Plaintiffs' Complaint lists twelve causes of action, each of which is asserted against "All Defendants." (See Compl. ¶¶ 38-120, ECF No. 1.) Defendants' Motion to Dismiss first asserts that all twelve causes of action fail to state a claim against the State Defendants in their official capacity. (Mot. to Dismiss 3:21-4:19, ECF No. 13.) Defendants' Motion to Dismiss also argues that Plaintiffs' first five causes of action, each of which ostensibly arises under 42 U.S.C. § 1983, also fail to state a claim against the State Defendants in their individual capacity. (Id. 4:20-22.) Rather than provide specific arguments related to each of these causes of action, the State Defendants have moved to Dismiss Plaintiffs' Complaint under two broad principles. First, the State Defendants assert that Plaintiffs' cannot maintain an action against the State Defendants in their official capacities because they are entitled to sovereign immunity under the Eleventh Amendment. Second, the State Defendants broadly assert that Plaintiffs have failed to state any causes of action against the State Defendants in their personal capacities.

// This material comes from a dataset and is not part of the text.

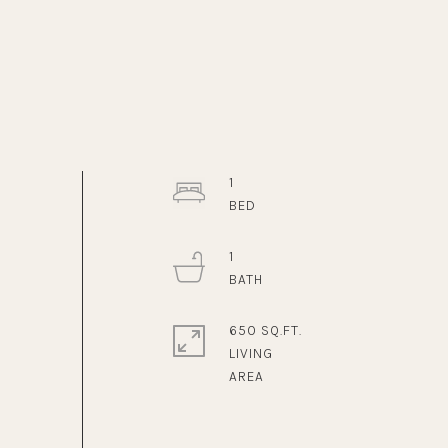
1
1
650 SQ.FT.
LIVING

A. Official Capacity Claims

Both parties agree that the Eleventh Amendment bars any claim for monetary relief against the State Defendants in their official capacities. "[A]n unconsenting State is immune from suits brought in federal courts by her own citizens . . . ." Pennhurst State Sch. & Hosp. v. Halderman, 465 U.S. 89, 100-01 (1984) (quoting Employees v. Mo. Pub. Health & Welfare Dep't, 411 U.S. 279, 280 (1973)). The Supreme Court has also stated that an official capacity claim is simply "another way of pleading an action against an entity of which an officer is an agent." Kentucky v. Graham, 473 U.S. 159, 165 (quoting Monell v. N.Y.C. Dep't of Soc. Servs., 436 U.S. 658, 690 n.55 (1978)). Thus, because both State Defendants are agents of the State of Nevada, any claims asserted against them in their official capacities are, in reality, claims against the State of Nevada. Therefore, under the Eleventh Amendment, an action for monetary relief against the State of Nevada and its agents is barred. Plaintiffs' claims against the State Defendants in their official capacities must be dismissed with prejudice.

The Supreme Court has recognized a narrow exception to this rule for actions against state officials in which plaintiffs seek prospective injunctive relief from unconstitutional conduct. Ex Parte Young, 209 U.S. 123, 159-160 (1908)). However, Plaintiffs expressly stated that they are not seeking such relief. (Resp. 5:9-10, ECF No. 17.) Accordingly, Plaintiffs' claims against the State Defendants in their official capacities are dismissed with prejudice.

B. Individual Capacity Claims

"Personal-capacity suits . . . seek to impose individual liability upon a government officer for actions taken under color of state law. Thus, . . . 'to establish personal liability in a § 1983 action, it is enough to show that the official, acting under color of state law, caused the deprivation of a federal right.'" Hafer v. Melo, 502 U.S. 21, 25 (citation omitted) (quoting Kentucky v. Graham, 473 U.S. 159, 166 (1985)). When a plaintiff asserts personal liability, any judgment against that person "comes from the official's own resources . . . [thus,] the Eleventh Amendment is not implicated, because the claim is truly against the individual, not the State." Suever v. Connell, 579 F.3d 1047, 1060 (9th Cir. 2009).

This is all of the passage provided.